Copyright for lectures, slides and textbook: university or professor?

This answer is about the US only. United States copyright law has a concept called "work for hire." The copyright of a work for hire belongs to the employer, if the work fits in one of the following categories:

1) a work prepared by an employee within the scope of his or her employment; or (2) a work specially ordered or commissioned for use as a contribution to a collective work, as a part of a motion picture or other audiovisual work, as a translation, as a supplementary work, as a compilation, as an instructional text, as a test, as answer material for a test, or as an atlas, if the parties expressly agree in a written instrument signed by them that the work shall be considered a work made for hire.

Materials such as lecture notes or scholarly papers have traditionally never been considered works for hire. This is sometimes referred to as the "teacher exception." For some history and explanation, see this AAUP page. There are a couple of legal precedents described in the same AAUP article, Weinstein v. University of Illinois and Hays v. Sony Corp.
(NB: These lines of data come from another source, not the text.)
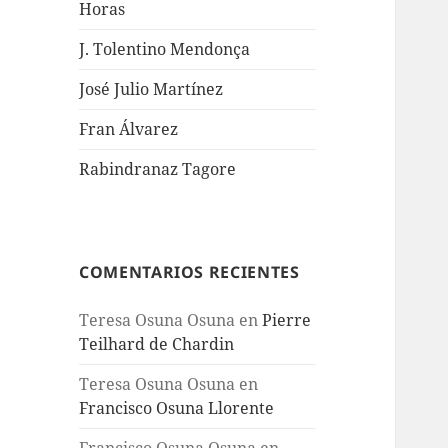
Horas
J. Tolentino Mendonça
José Julio Martínez
Fran Álvarez
Rabindranaz Tagore
COMENTARIOS RECIENTES
Teresa Osuna Osuna
en
Pierre
Teilhard de Chardin
Teresa Osuna Osuna
en
Francisco Osuna Llorente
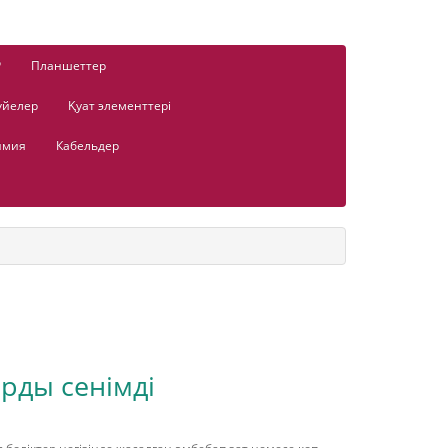
Р
Планшеттер
үйелер
Қуат элементтері
имия
Кабельдер
рды сенімді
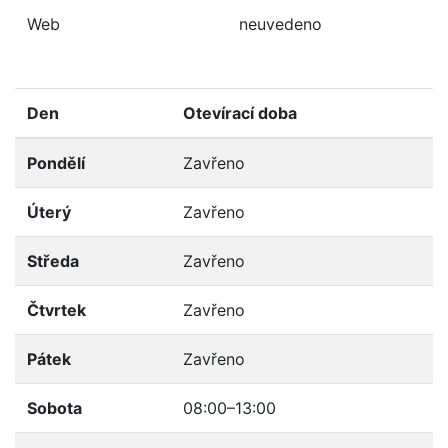
Web
neuvedeno
Den
Otevírací doba
Pondělí
Zavřeno
Úterý
Zavřeno
Středa
Zavřeno
Čtvrtek
Zavřeno
Pátek
Zavřeno
Sobota
08:00–13:00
These court decisions say that materials like scholarly papers are not a "requirement or duty" of the job, and that a school doesn't "supervise its faculty" in writing this kind of thing. A later Supreme Court ruling in 1989, Community for Non-Violence v. Reid, was not specifically about academic work, but is important because it changed the criteria that had been assumed in Weinstein. The 2006 case Bosch v Ball-Kell reaffirmed the teacher exception, but may have had a negative effect on teachers' rights because it held that fair use applied to lectures. The AAUP article also describes some good reasons why the school probably doesn't even want ownership of the copyright. It is not well positioned to benefit from ownership, and ownership could entangle it in legal disputes.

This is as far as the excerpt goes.